Protests that these governments are doing all they’ve been asked is a subterfuge. Washington’s “don’t ask, don’t tell” policy means the Bush administration knows what not to ask for. So both play the cover-up game.
But one thing these fickle allies are giving Bush lots of is free advice. They are telling all who will listen that the real cause of Sept. 11 was American support for Israel, and only when that changes can terrorism be stopped. With friends like these, America can’t afford many more enemies.
Sadly, Bush has tacitly abetted their game by his misleading statements that both countries are cooperating and, worse, by appearing to distance the United States from Israel.
The only real support Bush has gotten from Egypt and Saudi Arabia has been for his endorsement of Palestinian statehood. Word in Washington is that before the next big push in Afghanistan, Secretary of State Colin Powell will unveil the administration’s vision of an Israeli-Palestinian settlement, and Arab sources say they’ve been told to expect to like it.

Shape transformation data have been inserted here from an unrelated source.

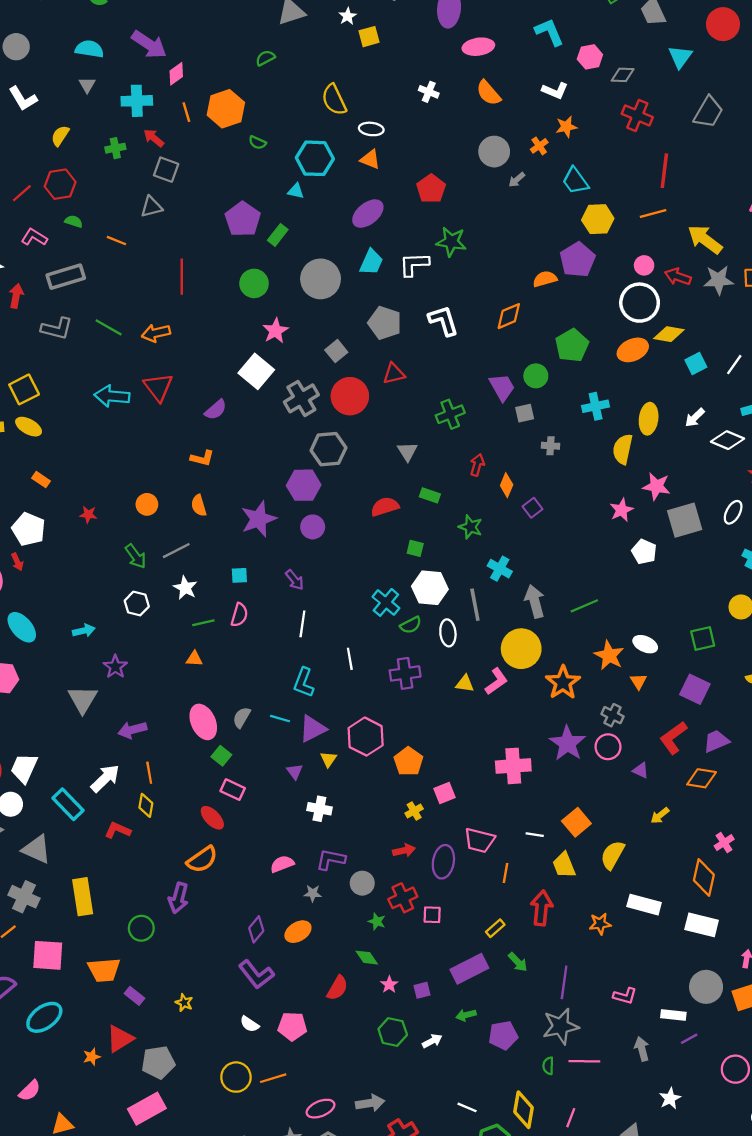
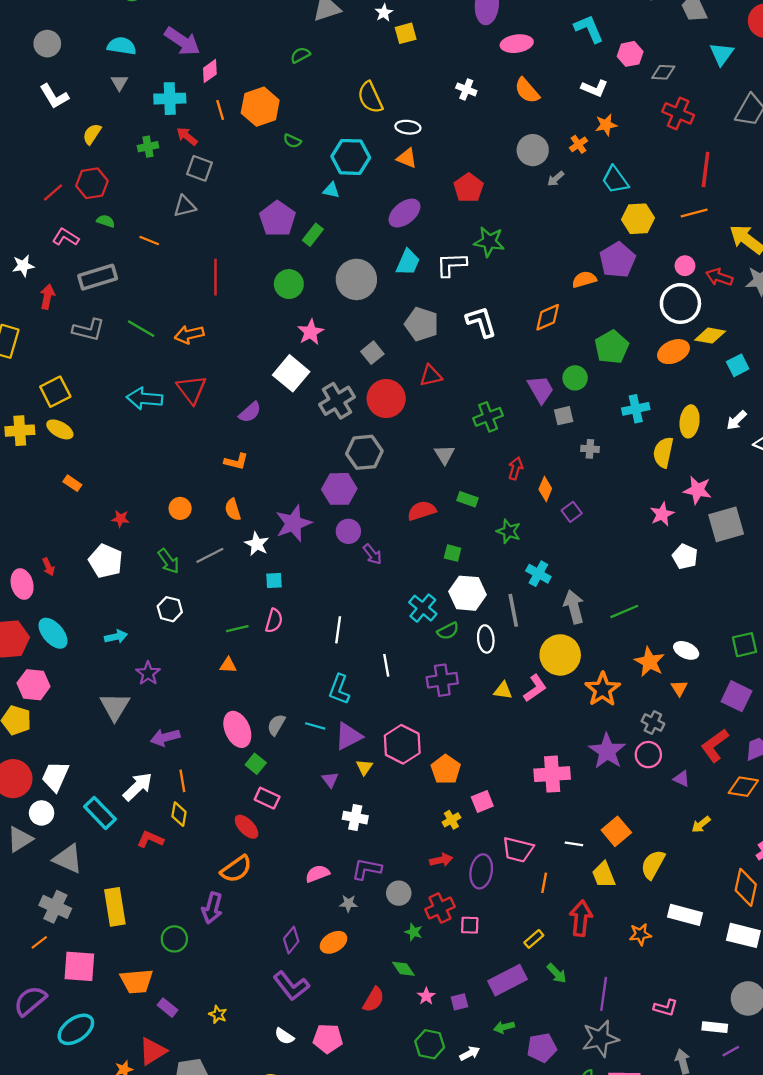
white pentagon: (29, 529) -> (106, 561), moved
purple arrow: (295, 580) -> (372, 554), moved
white star: (185, 588) -> (257, 544), moved

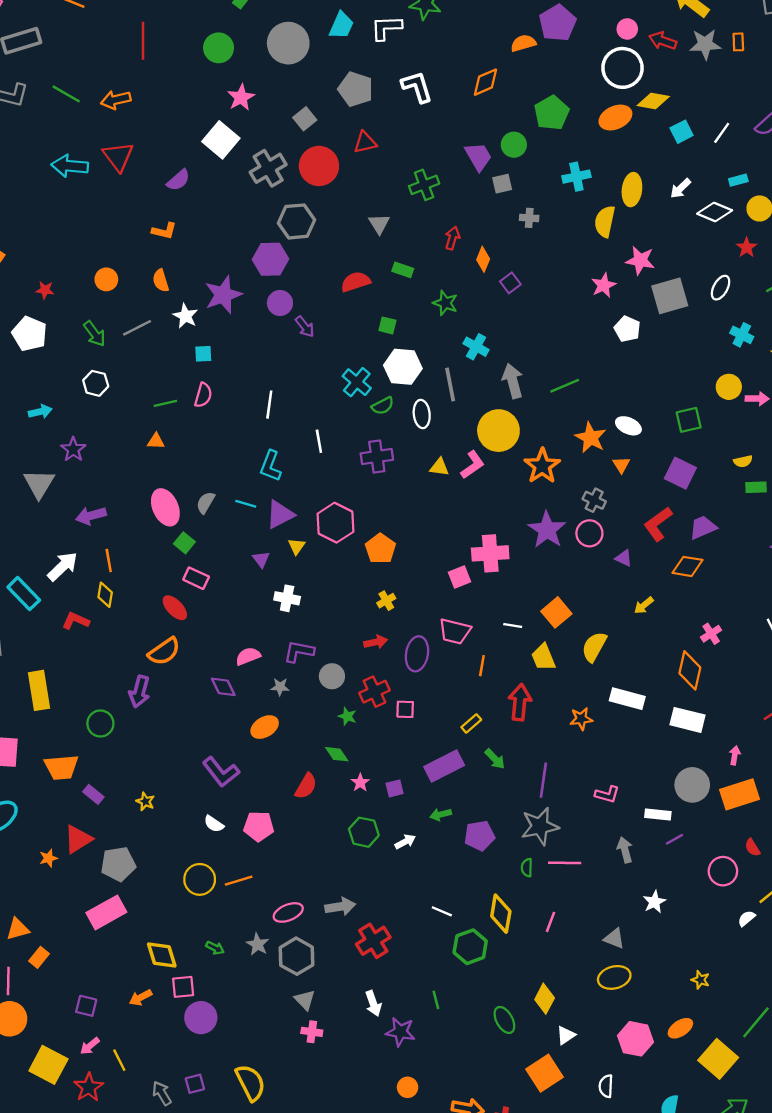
pink square: (482, 802) -> (460, 577), moved
purple diamond: (291, 940) -> (223, 687), moved, turned -65

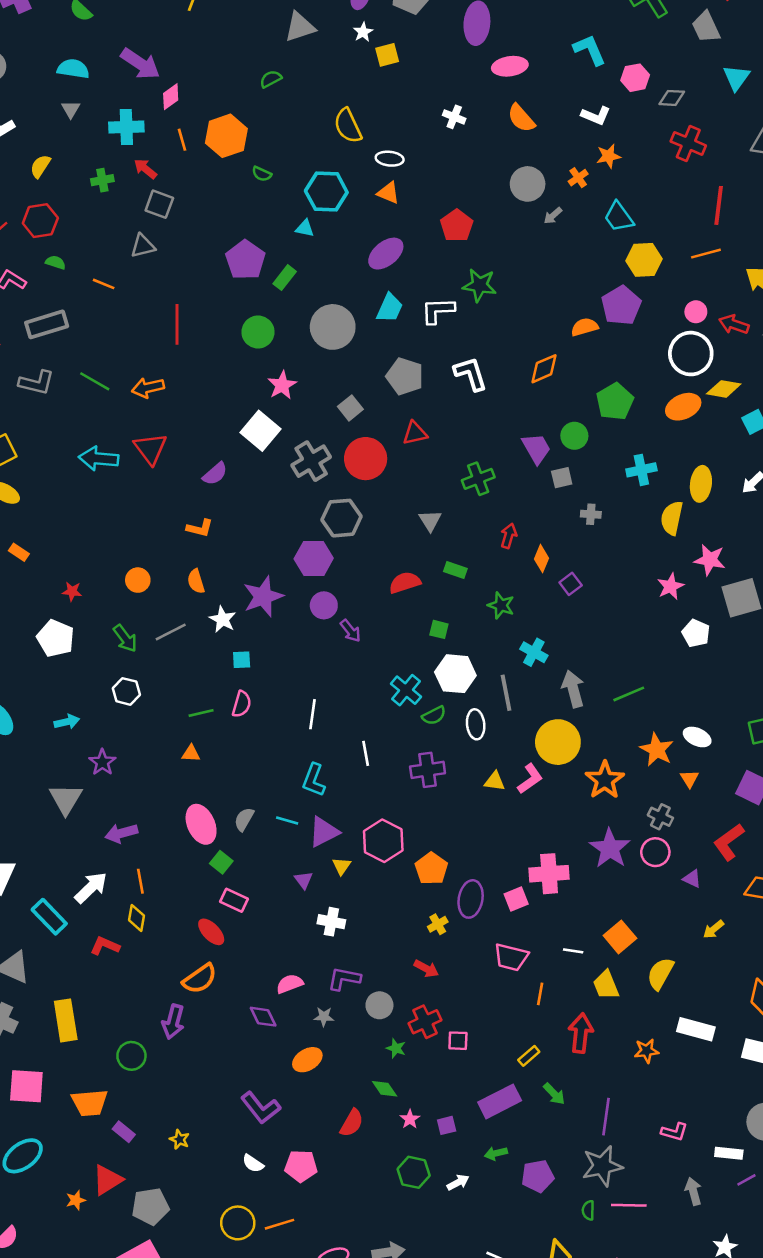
red arrow: (376, 642) -> (426, 969), turned 40
purple ellipse: (417, 654) -> (471, 899), moved

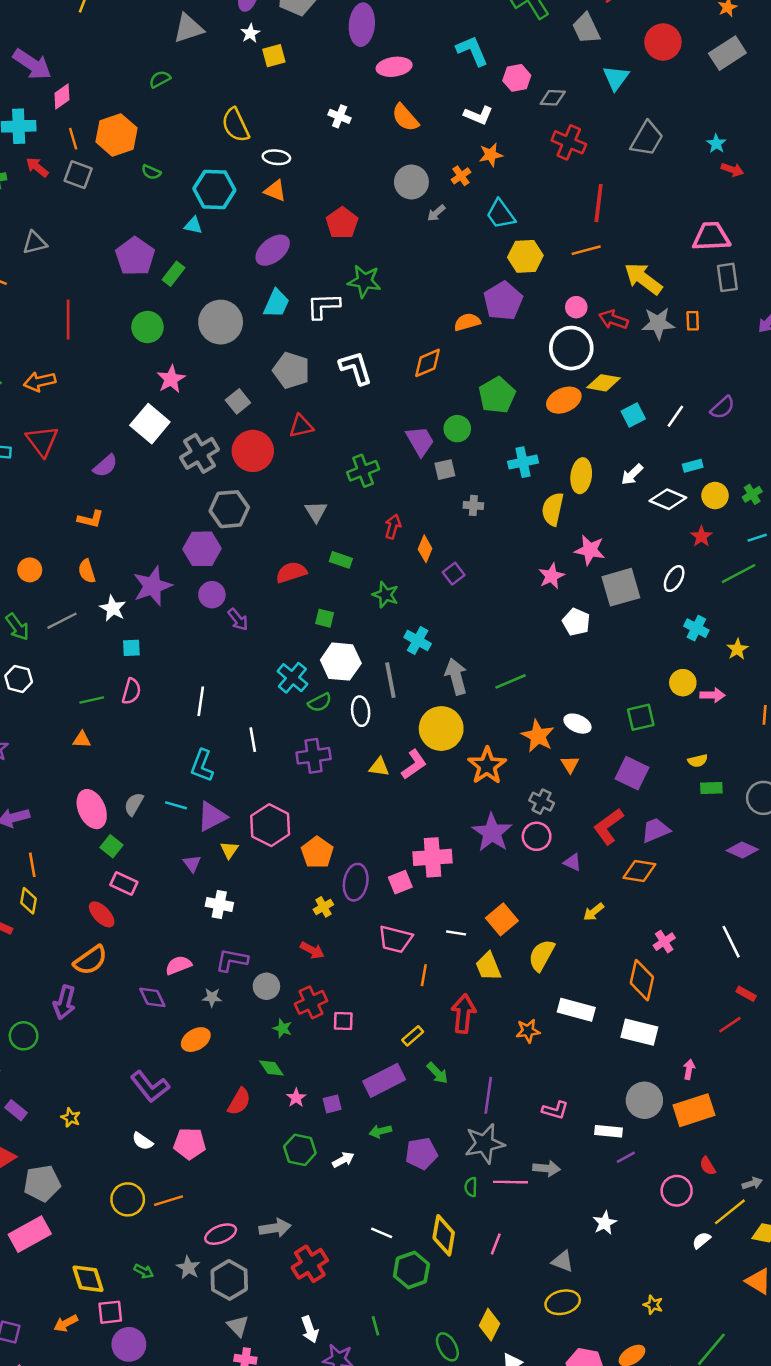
gray square: (159, 204) -> (78, 175), moved
gray arrow: (693, 1191) -> (546, 1168), moved, turned 110

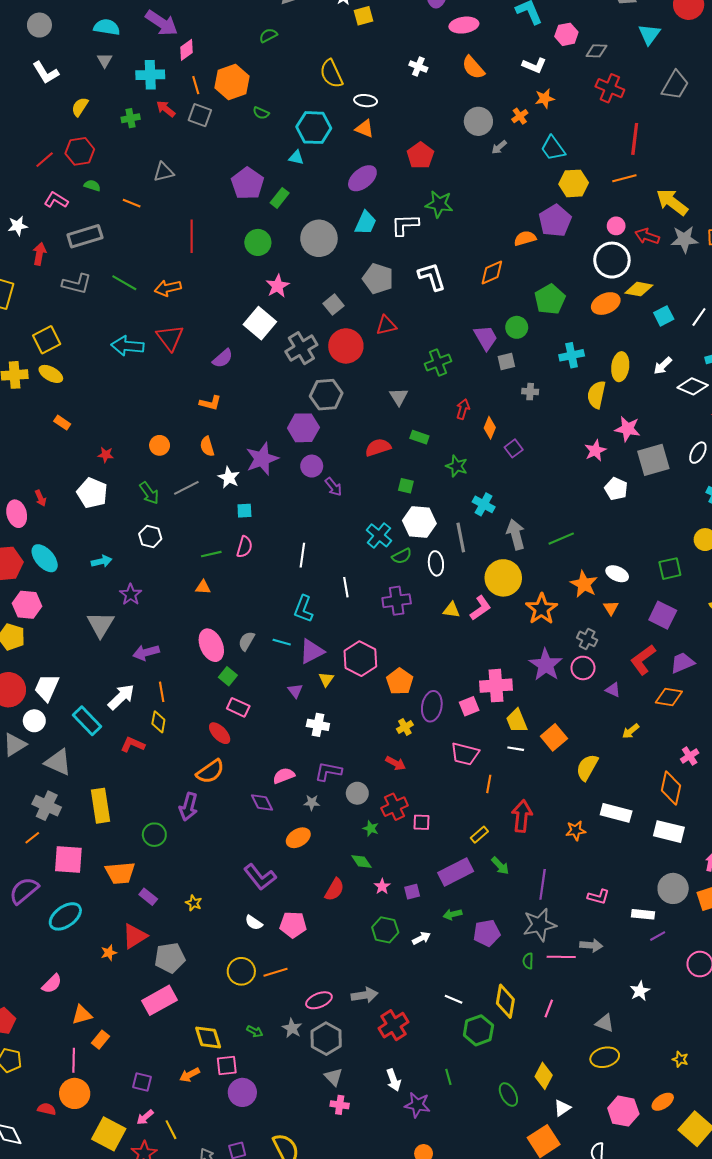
yellow trapezoid: (488, 966) -> (517, 721), moved

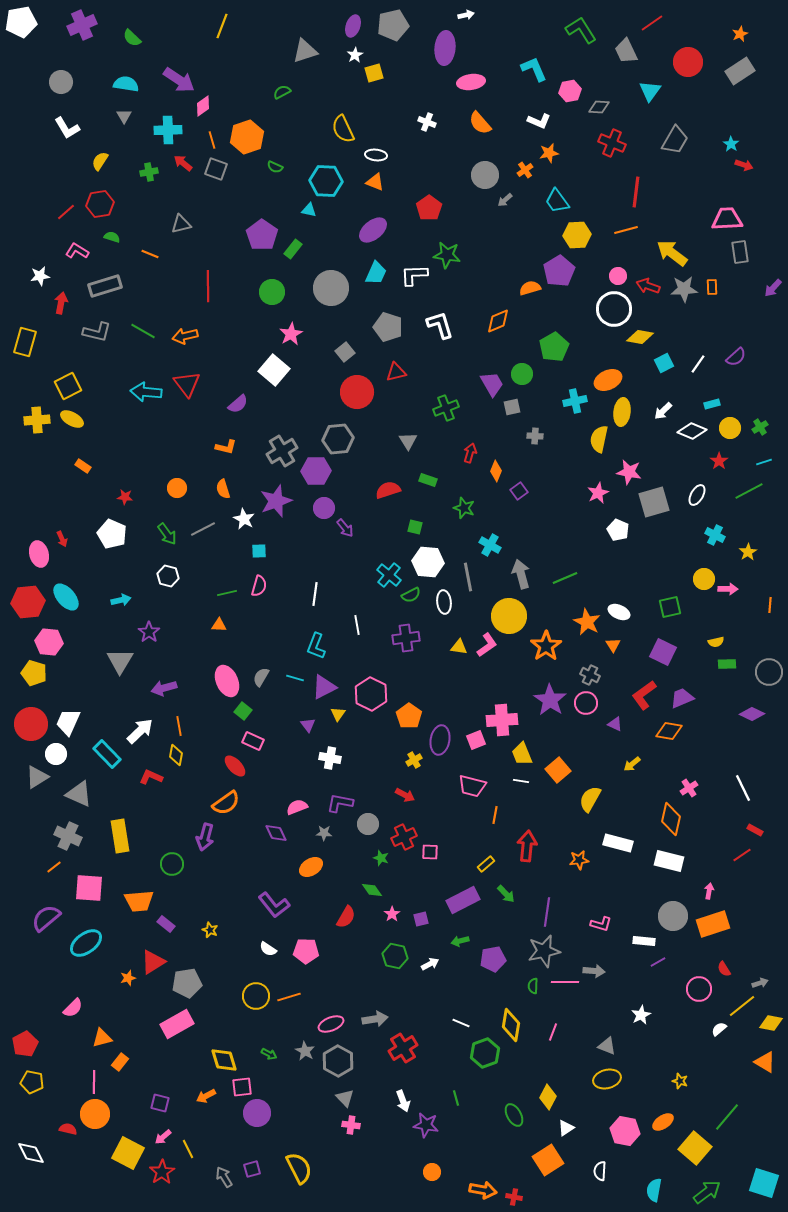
orange ellipse: (606, 304) -> (608, 380), moved
gray cross: (301, 348) -> (282, 451), moved

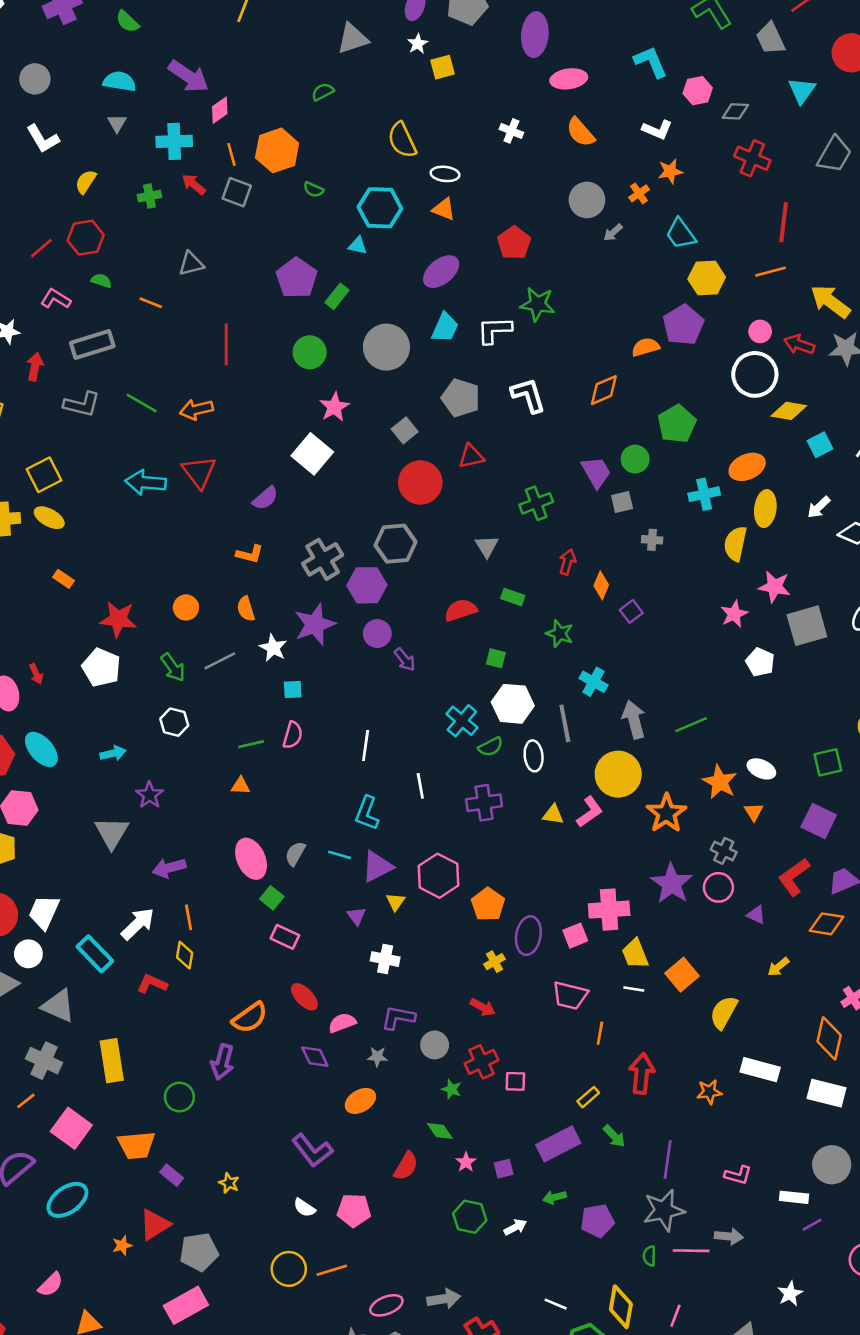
red star: (125, 497) -> (118, 619), size x1.8
red ellipse: (235, 766) -> (304, 997), moved
pink square: (89, 888) -> (71, 1128), turned 32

Bush’s bold declaration “Either you’re with us or you’re with the terrorists” is quickly turning into a case of “that may be what I said but it’s not what I meant.”
Echoing Arafat
Bush told a news conference last week that he “appreciate(s)” Saudi “actions.” Was he referring to the Saudi refusal to help wage the war, dry up funding for the terrorists or investigate those responsible for the Sept. 11 attacks?
Bush also declared himself “heartened” by the Organization of Islamic Countries “statement of support for war against terror.”
He was right when he said the statement “spoke volumes about the attitude of Muslim nations,” but he wouldn’t have said that if he’d read the document, which neither endorsed nor opposed his campaign. However, OIC did implicitly warn against targeting terrorist sponsors such as Syria, Iran and Iraq.
Most of the document “echoed” Palestinian Authority President Yasser Arafat’s attacks on Israel, according to the Jordan Times. The communiqué accused Israel of “state terrorism” and declared attacks on Israel are the legitimate “right of the Arab and Islamic countries including the Palestinians and the Lebanese people to resist occupation.”
Some of those “resistance” fighters blew up American barracks and embassies in Lebanon, killing servicemen and diplomats, and were responsible for hijacking airliners and kidnapping Americans and westerners for years.
Thousands of American service men and women went into harm’s way a decade ago to rescue Saudi Arabia from Iraqi dictator Saddam Hussein, but now when we ask the Saudis for help it’s another story.
Only New York Mayor Rudy Giuliani had the guts to speak truth to oil power and tell a Saudi prince what he could do with a $10 million check when it came tied to a statement virtually blaming Sept. 11 on Israel’s “slaughter” of “our Palestinian brethren.”
Notwithstanding bin Laden’s televised confession, the Saudi and Egyptian statements and the OIC communiqué, the real cause of Sept. 11 is those very Arab leaders who have made violence and hatred accepted norms and preferred instruments of policy.
Even the Washington Post, considered by many to be sympathetic to the Arab cause, said in an editorial last week, “The largest single ‘cause’ of Islamic extremism and terrorism is not Israel, nor U.S. policy in Iraq, but the very governments that now purport to support the United States while counseling it to lean on [Israeli Prime Minister] Ariel Sharon and lay off Saddam Hussein. Egypt is the leading example.”
American taxpayers prop Egyptian President Hosni Mubarak’s regime with some $2 billion annually plus top-line military technology. This for a country whose state-controlled media make it clear the only enemy is Israel. But this week Mubarak, who has never faced an unrigged election and ruthlessly exterminated his rivals, called Israel a “dictatorship.”
Members of Congress have complained before about Egypt, but in the end they folded under administration insistence that Mubarak is a valuable ally. There is little proof to substantiate the claim.
Bush has shown courage in going after bin Laden and his terror network; now he has to demonstrate the same resolve in letting unfaithful allies know that if they want to be friends of the United States, it’s time they begin acting like friends.
Voters must begin asking their representatives in the Congress why so many of their tax dollars are going to prop and defend these leaders who preserve, protect and defend the terror network while blaming Israel for the Sept. 11 attacks and demanding America drop its old friend and only reliable ally in that part of the world. Silence is acquiescence.
Douglas M. Bloomfield is a Washington, D.C.-based syndicated columnist and a former chief lobbyist for AIPAC.